Two current papers may open up new fronts in the fight against antibiotic resistance. A paper published online in Nature Biotechnology on March 25, 2007, reports on a peptide that can harness the innate immune system without activating inflammatory mechanisms, while the April 5, 2007, Nature shows how to mix and match antibiotics so that combination will select for nonresistant rather than resistant strains.

The discussion is appropriate because it's around the time of year when parents wonder whether they will ever have a household without at least one barfing member again. But Bob Hancock, co-founder of Inimex Therapeutics and a professor at the University of British Columbia in Vancouver, thinks it really could be worse. "When you think about all the days of your life, you really acquire infections quite rarely," despite being submitted to a barrage of bugs on a daily basis, he said.

And you can thank your innate immune system for that. The body's first line of defense, it basically kicks into gear the moment it detects an invader, while the more specific adaptive immune system takes three to five days to really get going.

That speed comes at a price, though. Innate immunity relies, among other mechanisms, on inflammation, which doesn't really care all that much whether it's shooting down invader or host cells.

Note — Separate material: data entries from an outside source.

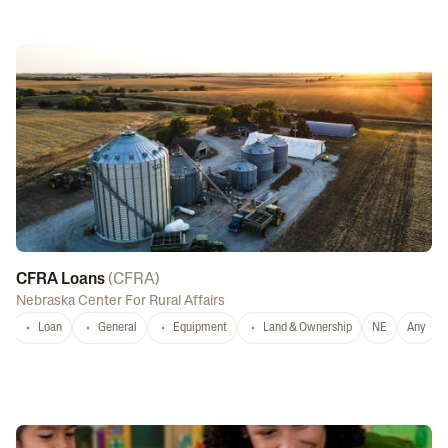
CFRA Loans
(
CFRA
)
Nebraska Center For Rural Affairs
Loan
General
Equipment
Land & Ownership
NE
Any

Even that in itself is not so much of a problem as long as the inflammation stays localized. A little bit of swelling and redness is not too high a price to pay to avoid a staph infection. But "it's when it goes systemic or lasts too long that you get a problem," Hancock said. In the worst case scenario, that's septic shock.

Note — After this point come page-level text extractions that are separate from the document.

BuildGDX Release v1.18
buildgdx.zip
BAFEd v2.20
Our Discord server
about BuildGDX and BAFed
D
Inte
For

Still, harnessing the innate immune system therapeutically is an attractive approach, especially since it might not suffer from the biggest problem facing classical antibiotics: resistance. Hancock believes that's because it activates many different mechanisms, rather than targeting one specific aspect of a bacterium's lifecycle, "you can't really get resistance" to a therapeutic that dials up the host immune system.

In their Nature Biotechnology paper, Hancock and his team describe a peptide that succeeds in activating the innate immune system, and without causing inflammation to boot.

The scientists presented data showing that in mice, a synthetic peptide known as Innate Defense Regulator, or IDR-1, was effective in fighting a number of bacterial infections, including vancomycin-resistant enterococcus and methicillin-resistant staph.

The peptide did not affect bacteria directly. Instead, it activated macrophages and monocytes, specifically increasing monocyte-produced chemokines.

Notably, the peptide also decreased the level of proinflammatory cytokines. Hancock believes this could be a significant advantage of the IDR peptide family in the clinic. "There's lots of focus on [targeting] toll-like receptor agonists" to harness the innate immune system, he said. But that approach is "the same route that pathogens themselves are activating," which increases the risk of inflammation as a side effect.

Inimex plans "to work under conditions where inflammation plays a significant role," Hancock said. The company currently is developing related peptides for use in hospital pneumonia, chemotherapy-induced neutropenia, surgical infections and inflammation.

With only 1 percent of drugs in advanced clinical trials being antibiotics, though, new drugs need all the help they can get. In Nature, researchers from Harvard report a counterintuitive finding: that there is a way to administer antibiotics that select for nonresistant, rather than resistant, strains.

The basic trick is to take two antibiotics that inhibit each other, rather than work in synergy. In assays using E. coli that were either sensitive or resistant to the antibiotic doxycycline, and treating them with varying concentrations of doxycycline and ciprofloxacin, the authors found that at certain concentration ranges, such a combination reversed the E. coli strains' resistance to doxycycline.

The authors note that there is no free lunch: "These findings point to an inherent tradeoff, where antagonistic combinations, which require a higher dosage and have therefore typically been shunned in clinical therapy, may have the benefit of reducing and even inverting selection for resistance," they wrote in their paper. They also noted that one should not try this at home. "We emphasize that our work is limited to sublethal drug concentrations, in a controlled environment in vitro and that any possible therapeutic implications from these findings are beyond its scope."

Nevertheless, they added, "we do hope that these findings may suggest avenues of research into new treatment strategies employing antimicrobial combinations with improved selection against resistance."